So the SSL certification authority (CA) ipsCA is frantically sending out email because their root CA certificate will expire on 12/29/2009, and every customer of theirs needs to get a new certificate. This is a problem for my organization, because, being an educational institution we were able to get no-cost[0] SSL certs from them. Because they were no-cost we have a lot of these certificates for test & development systems, and are now scrambling to find what will break on December 29th.
Once we find all the certificates there’s another complicating factor. We could just renew the certificates again, but the new ipsCA root certificate is not shipping as part of any browsers except Internet Explorer 8 (the next Firefox will have it when it ships in February). Since we know nobody ever patches anything[1] nearly every browser in circulation will continue to have errors. I can only conclude that ipsCA is being run by people who don’t understand their business.[2]
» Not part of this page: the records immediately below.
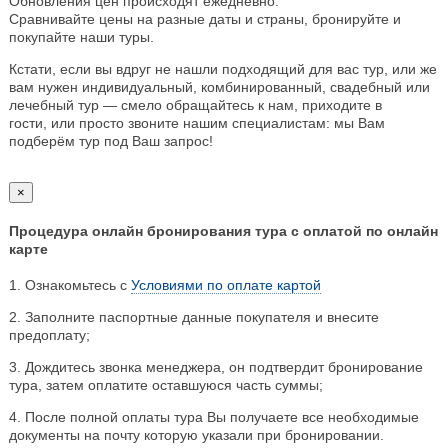
Обновления цен происходят ежедневно.
Сравнивайте цены на разные даты и страны, бронируйте и
покупайте наши туры.
Кстати, если вы вдруг не нашли подходящий для вас тур, или же
вам нужен индивидуальный, комбинированный, свадебный или
лечебный тур — смело обращайтесь к нам, приходите в
гости, или просто звоните нашим специалистам: мы Вам
подберём тур под Ваш запрос!
×
Процедура онлайн бронирования тура с оплатой по онлайн
карте
1. Ознакомьтесь с
Условиями по оплате картой
2. Заполните паспортные данные покупателя и внесите
предоплату;
3. Дождитесь звонка менеджера, он подтвердит бронирование
тура, затем оплатите оставшуюся часть суммы;
4. После полной оплаты тура Вы получаете все необходимые
документы на почту которую указали при бронировании.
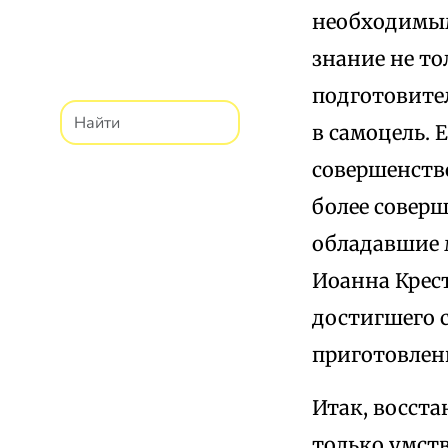
необходимым
знание не то
подготовите
в самоцель. 
совершенств
более совер
обладавшие 
Иоанна Крест
достигшего 
приготовлен
Итак, восста
только умст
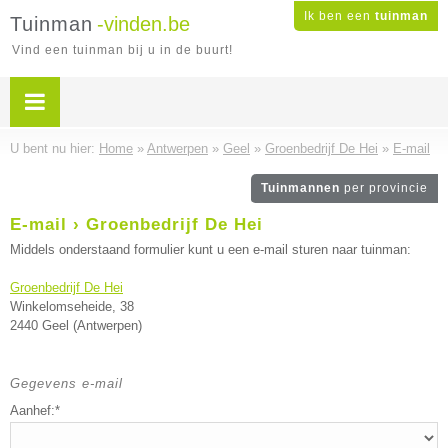
Ik ben een
tuinman
Tuinman
-vinden.be
Vind een tuinman bij u in de buurt!
U bent nu hier:
Home
»
Antwerpen
»
Geel
»
Groenbedrijf De Hei
»
E-mail
Tuinmannen
per provincie
E-mail › Groenbedrijf De Hei
Middels onderstaand formulier kunt u een e-mail sturen naar tuinman:
Groenbedrijf De Hei
Winkelomseheide, 38
2440 Geel (Antwerpen)
Gegevens e-mail
Aanhef:*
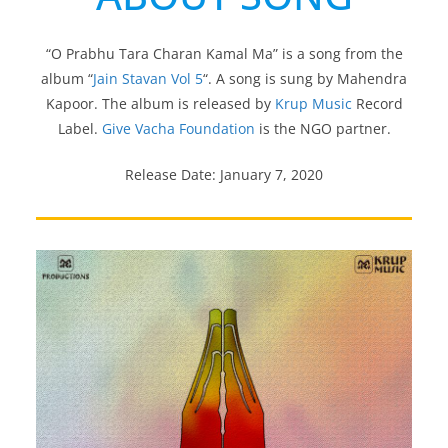
“O Prabhu Tara Charan Kamal Ma” is a song from the
album “
Jain Stavan Vol 5
“. A song is sung by Mahendra
Kapoor. The album is released by
Krup Music
Record
Label.
Give Vacha Foundation
is the NGO partner.
Release Date: January 7, 2020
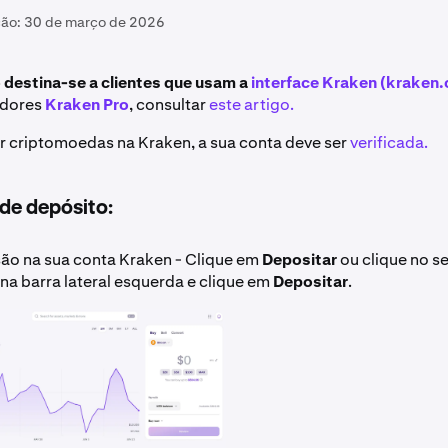
ção:
30 de março de 2026
o destina-se a clientes que usam a
interface Kraken (kraken
zadores
Kraken Pro
, consultar
este artigo.
r criptomoedas na Kraken, a sua conta deve ser
verificada.
 de depósito:
ssão na sua conta Kraken - Clique em
Depositar
ou clique no s
 na barra lateral esquerda e clique em
Depositar
.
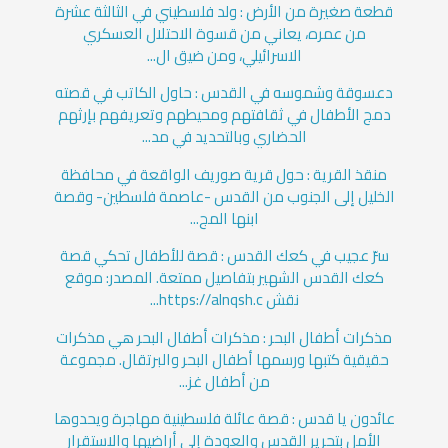
قطعة صغيرة من الأرض : ولد فلسطيني في الثالثة عشرة
من عمره، يعاني من قسوة الاحتلال العسكري
الاسرائيلي، ومن ضيق ال...
دعسوقة وشموسه في القدس : حاول الكاتب في قصته
دمج الأطفال في ثقافتهم ومحيطهم وتعريفهم بإرثهم
الحضاري وبالتحديد في مد...
منقذ القرية : حول قرية صوريف الواقعة في محافظة
الخليل إلى الجنوب من القدس -عاصمة فلسطين- وقصة
ابنها المج...
سرّ عجيب في كعك القدس : قصة للأطفال تحكي قصة
كعك القدس الشهير بتفاصيل ممتعة. المصدر: موقع
نقش https://alnqsh.c...
مذكرات أطفال البحر : مذكرات أطفال البحر هي مذكرات
حقيقية كتبها ورسمها أطفال البحر والبرتقال. مجموعة
من أطفال غز...
عائدون يا قدس : قصة عائلة فلسطينية مهاجرة ويحدوها
الأمل بتحرير القدس والعودة إلى أراضيها والاستقرار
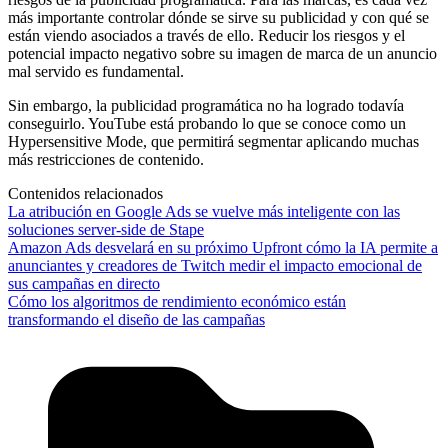
más importante controlar dónde se sirve su publicidad y con qué se
están viendo asociados a través de ello. Reducir los riesgos y el
potencial impacto negativo sobre su imagen de marca de un anuncio
mal servido es fundamental.
Sin embargo, la publicidad programática no ha logrado todavía
conseguirlo. YouTube está probando lo que se conoce como un
Hypersensitive Mode, que permitirá segmentar aplicando muchas
más restricciones de contenido.
Contenidos relacionados
La atribución en Google Ads se vuelve más inteligente con las
soluciones server-side de Stape
Amazon Ads desvelará en su próximo Upfront cómo la IA permite a
anunciantes y creadores de Twitch medir el impacto emocional de
sus campañas en directo
Cómo los algoritmos de rendimiento económico están
transformando el diseño de las campañas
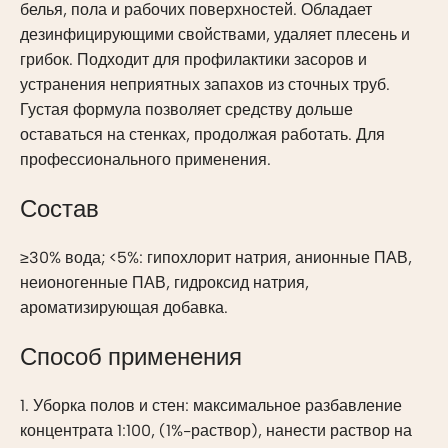
белья, пола и рабочих поверхностей. Обладает
дезинфицирующими свойствами, удаляет плесень и
грибок. Подходит для профилактики засоров и
устранения неприятных запахов из сточных труб.
Густая формула позволяет средству дольше
оставаться на стенках, продолжая работать. Для
профессионального применения.
Состав
≥30% вода; <5%: гипохлорит натрия, анионные ПАВ,
неионогенные ПАВ, гидроксид натрия,
ароматизирующая добавка.
Способ применения
1. Уборка полов и стен: максимальное разбавление
концентрата 1:100, (1%-раствор), нанести раствор на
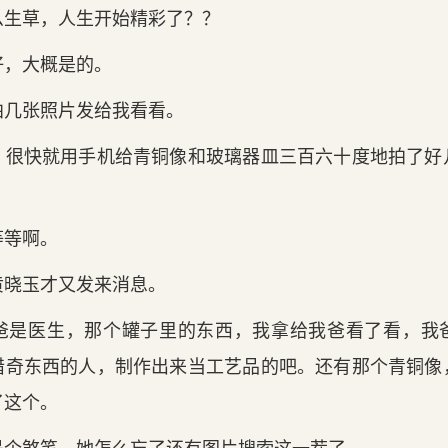
么生草，人生开始精彩了？？
好，大概是的。
拍几张照片发给我看看。
，很快就用手机给青铜像和玻璃器皿三百六十度地拍了好
等等啊。
黄晓玉才又发来消息。
爸是医生，那个罐子里的东西，我拿给我爸看了看，我
猎奇东西的人，制作出来当工艺品的吧。还有那个青铜像
了这个。
是个煞笔，她怎么忘了还有图片搜索这一茬了。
There are a few lessons here:
- Once again, free doesn’t mean it’s a good value. I’d much rather pay for a product I know will work well than have to babysit something that I paid nothing for. Though I’d be seriously upset if I were actually a paying customer of theirs.
- It would be real nice to have a central spreadsheet or tracking mechanism for SSL certificates and their expiration dates.
- It would also be nice to have all those SSL certificates co-terminate, so we can renew them all at once. Of course, we have an opportunity to do that now.
- For most test & development purposes an internal CA would work just fine, since it’s simple enough for staff to import a CA into their browsers. In fact, some of my coworkers have already set it up.
Let’s just hope these points don’t get lost in the chaos.
———————————————————-
[0] I say “no-cost” because it’s now obvious to a lot of people that they aren’t free.
[1] Except toolbars, things that install toolbars, and spyware.
[2] That’s probably the most polite I’ve been when describing this situation.